#About
Optimized implementations of certain [Apache Lucene](http://lucene.apache.org) queries in C++ (via JNI) for anywhere from 0 to 7.8X speedup:
Task QPS base StdDev QPS comp StdDev Pct diff
AndHighLow 467.01 (0.5%) 294.88 (0.2%) -36.9% ( -37% - -36%)
Fuzzy1 62.97 (4.2%) 62.60 (2.0%) -0.6% ( -6% - 5%)
Fuzzy2 25.51 (3.2%) 37.39 (2.0%) 46.6% ( 40% - 53%)
AndHighMed 50.43 (0.3%) 106.58 (0.6%) 111.4% ( 110% - 112%)
LowTerm 299.44 (0.4%) 684.10 (1.7%) 128.5% ( 125% - 130%)
OrHighNotLow 45.77 (6.5%) 105.45 (0.1%) 130.4% ( 116% - 146%)
OrHighNotMed 33.23 (6.1%) 87.89 (0.3%) 164.5% ( 148% - 182%)
OrHighNotHigh 4.90 (6.6%) 14.08 (0.2%) 187.3% ( 169% - 207%)
Wildcard 17.11 (0.4%) 51.35 (9.5%) 200.1% ( 189% - 210%)
OrHighMed 18.19 (6.6%) 58.98 (1.4%) 224.2% ( 202% - 248%)
OrHighLow 15.32 (6.8%) 50.39 (0.7%) 229.0% ( 207% - 253%)
OrHighHigh 6.48 (6.4%) 21.36 (0.5%) 229.6% ( 209% - 252%)
MedTerm 69.58 (1.8%) 241.20 (2.3%) 246.7% ( 238% - 255%)
AndHighHigh 21.98 (0.8%) 77.74 (1.3%) 253.8% ( 249% - 257%)
OrNotHighHigh 12.90 (7.0%) 45.97 (0.6%) 256.5% ( 232% - 283%)
OrNotHighMed 25.82 (7.5%) 114.32 (0.8%) 342.7% ( 310% - 379%)
HighTerm 22.32 (1.8%) 108.60 (0.7%) 386.5% ( 377% - 396%)
Prefix3 10.13 (0.6%) 55.27 (1.8%) 445.3% ( 440% - 450%)
OrNotHighLow 61.18 (7.4%) 346.80 (2.4%) 466.9% ( 425% - 514%)
IntNRQ 4.98 (0.5%) 38.62 (0.6%) 675.6% ( 671% - 680%)
The gains come from 1) code specialization (creating dedicated code to execute exactly one kind of query, with nearly all abstractions removed), and 2) using C++ instead of Java.
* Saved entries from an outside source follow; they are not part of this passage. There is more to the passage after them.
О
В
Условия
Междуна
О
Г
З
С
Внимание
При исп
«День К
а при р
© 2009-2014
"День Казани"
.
It's not yet clear how much of the gains are due to each.
The code is fully decoupled from Lucene: it uses Java's reflection APIs to grab the necessary bits for each query.
This is NOT a port of Apache Lucene to C++! Rather, it implements hardcoded C++ code to optimize certain queries. The optimizations are very narrow: they only apply for specific queries.
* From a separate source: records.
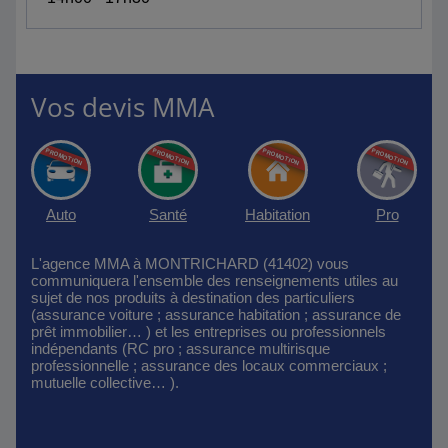
Vos devis MMA
Auto
Santé
Habitation
Pro
L'agence MMA à MONTRICHARD (41402) vous
communiquera l'ensemble des renseignements utiles au
sujet de nos produits à destination des particuliers
(assurance voiture ; assurance habitation ; assurance de
prêt immobilier… ) et les entreprises ou professionnels
indépendants (RC pro ; assurance multirisque
professionnelle ; assurance des locaux commerciaux ;
mutuelle collective… ).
This is a spinoff from LUCENE-5049. This project is very new and exploratory at this point. Use at your own risk! (But please provide feedback if you do).
#Usage
It's trivial to use; the only API is a public static method:
NativeSearch.search(searcher, query, topN);
If the provided query matches then the optimized C++ code is used. Otherwise the normal Java implementation is used.
#Installation
If you're using Java 1.7 on Linux, just grab the binaries from dist/*.
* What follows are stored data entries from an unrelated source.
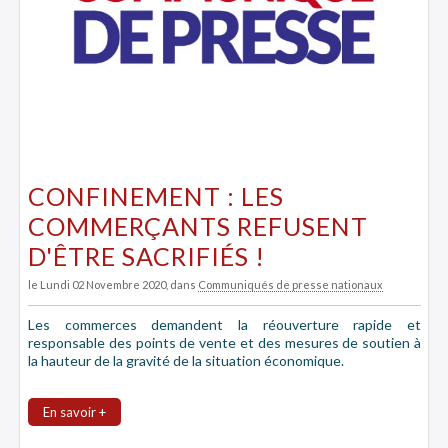
CONFINEMENT : LES
COMMERÇANTS REFUSENT
D'ÊTRE SACRIFIÉS !
le Lundi 02 Novembre 2020
, dans
Communiqués de presse nationaux
Les commerces demandent la réouverture rapide et
responsable des points de vente et des mesures de soutien à
la hauteur de la gravité de la situation économique.
En savoir +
Otherewise, run python build.py then put dist/*.so on your dynamic library path, and dist/luceneCBoost-SNAPSHOT.jar on your CLASSPATH.
#Limitations
- Requires Lucene 4.3.x
- Only tested on Linux / x86 CPU so far
- Only sort-by-score is supported
- Positional queries, and nested BooleanQuery (i.e., a query other than TermQuery as a clause inside BooleanQuery) and Filters are not optimized
- Must use the default 4.3 codec and Similarity
- Must use the provided NativeMMapDirectory
- This code is all very new and likely to have exciting bugs
#WARNING Whenever native code is used from Java, if there are bugs (likely!), or API mis-use (such as closing a searcher while threads are still searcing against it), then the JVM will likely hit a SEGV and the OS will kill it. You have been warned!